Vincent Hedan: Perhaps it is a happy coincidence. For an old, forgotten principle to be “unearthed,” several factors are needed. First, the old principle has to be good and still usable, even years later. Then there has to be a curious magician who stumbles upon that principle by chance, often by reading old books. And finally, that principle has to appeal to that magician and inspire them. I have probably read dozens of old ideas that I felt were not for me, whereas another magician, because of their particular profile, might recognize their potential.
Olivier Nicoleau: You also released a book with your routines. Wasn’t that a little premature in your career? What did you want to share with your readers?
Vincent Hedan: I am not comparing myself to them at all, but Isaac Newton revolutionized mathematics before the age of 25, Orson Welles directed Citizen Kane at 26, Kurt Cobain died at 27, and so did Jean-Michel Basquiat. They were “young” and not exactly bad, so age is not really an issue.
In Your Mind Is My Playground in particular, I wanted to share routines that had an original starting point — often a film or a book — in the hope of encouraging the reader to look for inspiration everywhere except in the classics of magic and mentalism, while also offering simple and direct methods.

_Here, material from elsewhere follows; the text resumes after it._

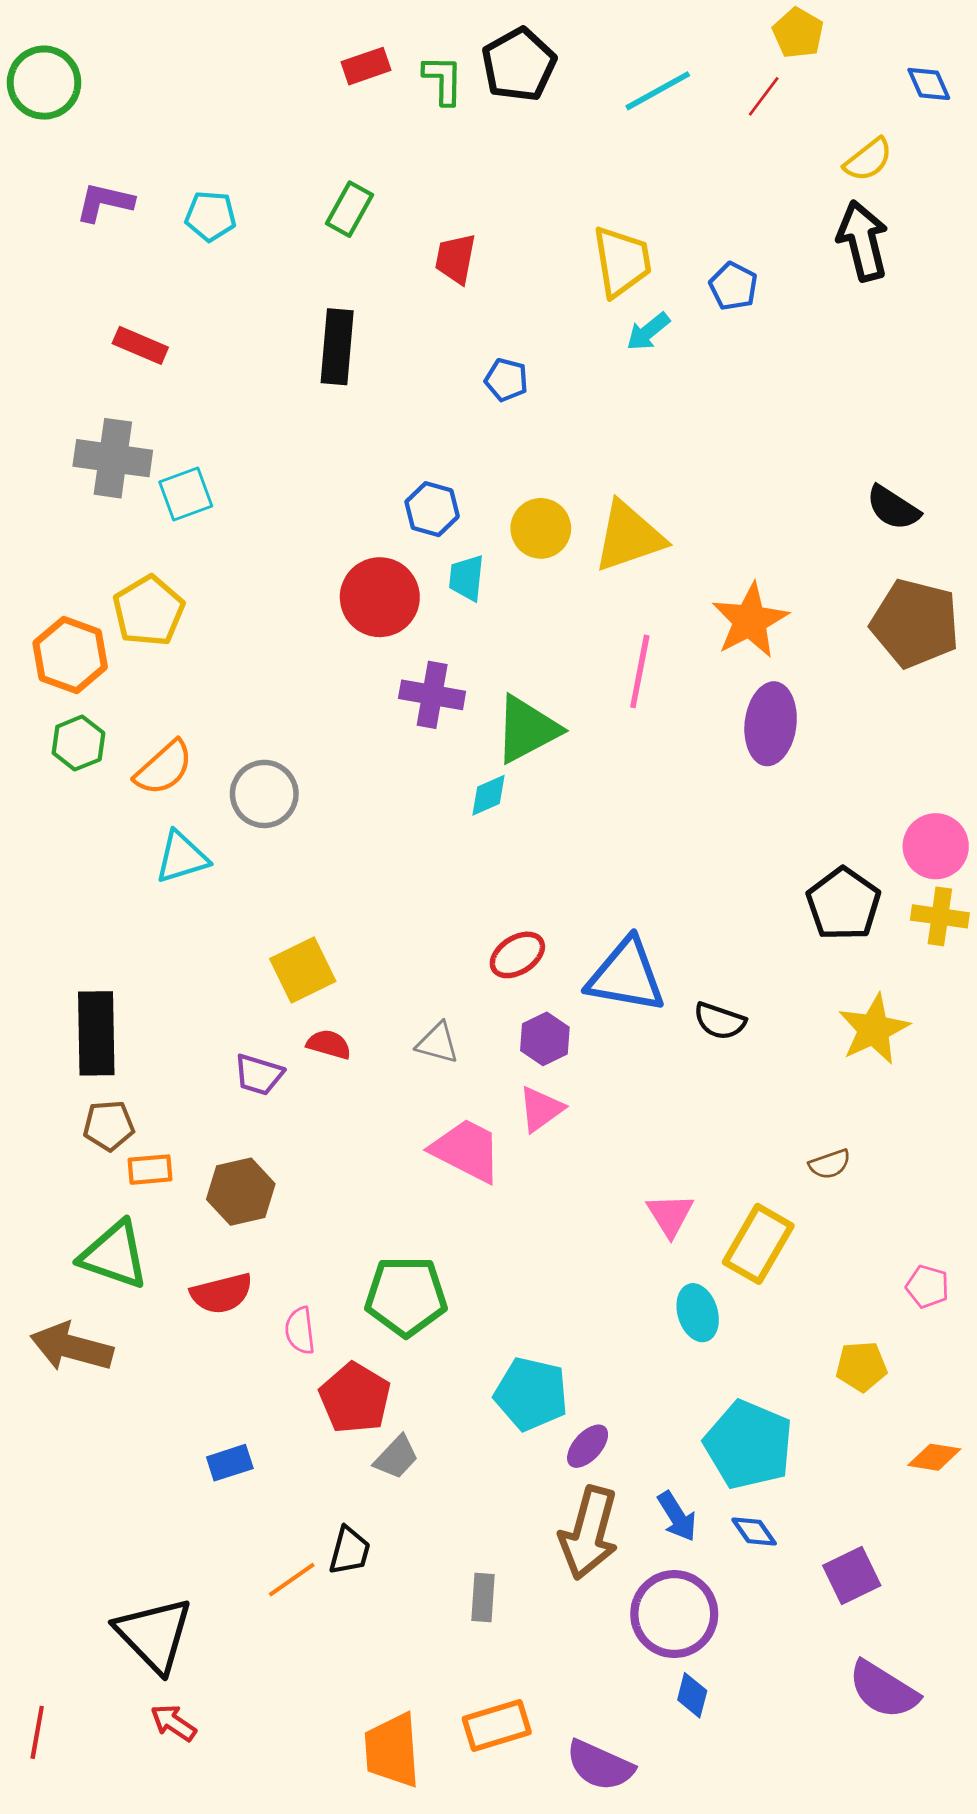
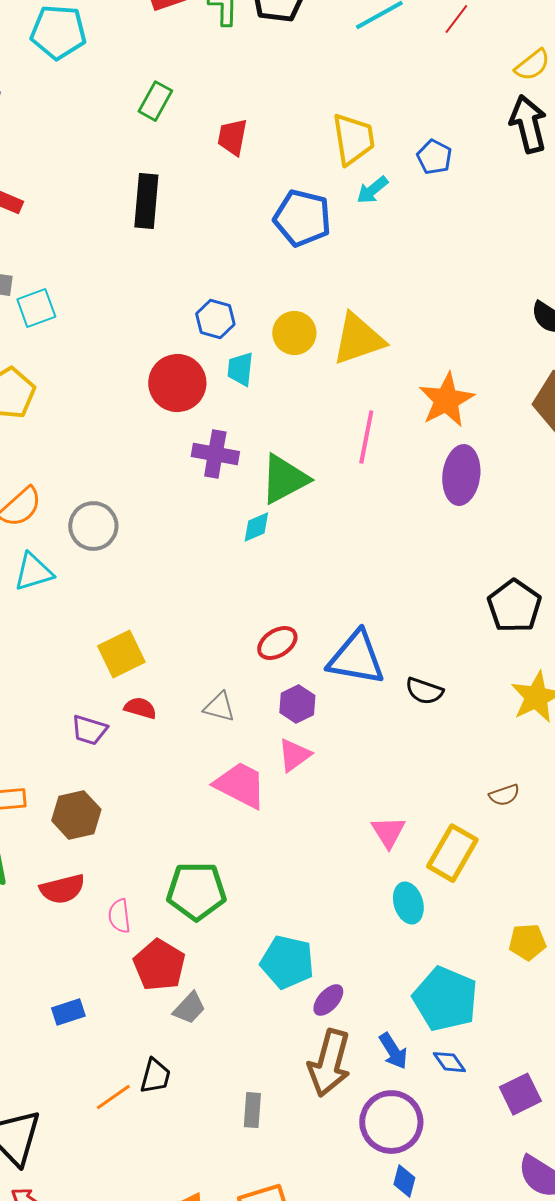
cyan pentagon: (211, 216) -> (58, 32), moved, size x1.5
blue pentagon: (506, 380) -> (302, 218), moved, size x1.8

Olivier Nicoleau: For readers who have not yet had the chance to read your book, and without going into details, can you give us an example of a work that inspired you and how you translated it into magic?
Vincent Hedan: A good example from my book would be Zatoichi, a character imagined by Japanese novelist Kan Shimozawa, then developed by actor Shintaro Katsu in a series of 26 cult films released between 1962 and 1989. Zatoichi is a blind itinerant masseur, as well as a dice cheat and an expert in iaido, a Japanese sword technique. I strongly encourage you to watch at least the first film in the series. Zatoichi's blindness, counterbalanced by his physical ease and precision, is the source of many impressive and magical effects throughout those films.
In the Zatoichi effect, I simply borrowed the character and his blindness, so I perform the trick blind — finding a card in a shuffled deck. In the following effect, “You Will Be My Eyes,” I borrowed the structure of a scene from the eighth film in the series, and it becomes an opportunity to give the power to the spectator, who manages to divine things.
I developed around ten routines thanks to that film series. Inspiration can come from anywhere — preferably not from magic itself — and can be translated into your magic in many different ways.
Olivier Nicoleau: Do you have a favorite trick, whether it is yours or not? And a book that particularly influenced you?
Vincent Hedan: I have a tremendous amount of fun performing Pi; the presentation has several themes and moments that I love, and the effect seems truly impossible to the audience. To mention an effect that is not mine, I love Hofsinzer II by Stéphane Chenevière, described in his book Altitude.
For a magic book, it would perhaps be Mnemonica by Juan Tamariz, because it shows so many possibilities of an underestimated tool: the memorized deck. And for a very magical book, even though it does not officially belong to our field, it would be the collection Fictions by Jorge Luis Borges.